I recently needed to return a scope to Cabela's and went to the UPS store here in south Bismarck. When I got there and asked them to package, insure, and ship my scope they told me they could not ship anything that had to do with or could be attached to a firearm. They told me I needed a license to ship it. I told them and showed them it was an optic not a firearm but it made no difference. The young man behind the counter was quite snotty about it. I called the next day to speak with the manager who of course has not been available to speak with me. I was told by another employee that this is their policy and that she had checked with their help desk. This seems a little strange since I shipped a scope just 2 months ago from the same store and they had packaged, insured and shipped that one just fine. I went to another shipping office and had no problems and the new one is on the way. Has anyone else had this experience with this store? Maybe others can keep from wasting there time, as I did, in reading this.


----------



## Bobm (Aug 26, 2003)

IF the store is owned by UPS send a polite letter reporting the incident to UPS management. They will deal with them, point out that their stores should not be using personal biases to prevent you from legally shipping anything.


----------



## Gohon (Feb 14, 2005)

I have bought scopes, gun parts, reloading supplies, and ammunition.........all shipped ups to my front door. As Bob said, send a letter to management but also a copy to the public relations manager at ups and customer service manager of Cabela's.
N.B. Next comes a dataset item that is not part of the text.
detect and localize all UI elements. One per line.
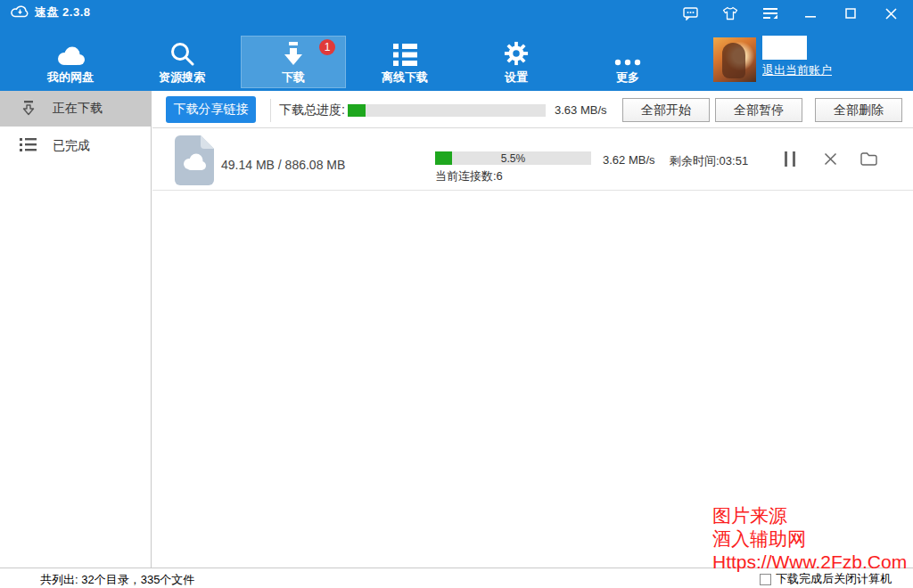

Reason for the two latter addressees is so ups management recognizes that he/she is not the only person being notified about the problem and he certainly wouldn't want to raise doubts in the mind of a important customer like Cabala.


----------



## Longshot (Feb 9, 2004)

I did send a polite email to customer service and public relations of the UPS store last week and have not gotten a reply. As you both said I think the next letter will go to UPS directly.


----------



## tail chaser (Sep 24, 2004)

Ironic, You can't ups a scope but I can order a knife set have it sent to my door via ups and they can leave it on my front step without anyone signing for it, for anyone to grab (kids) (unstable individuals). :eyeroll: 
TC


----------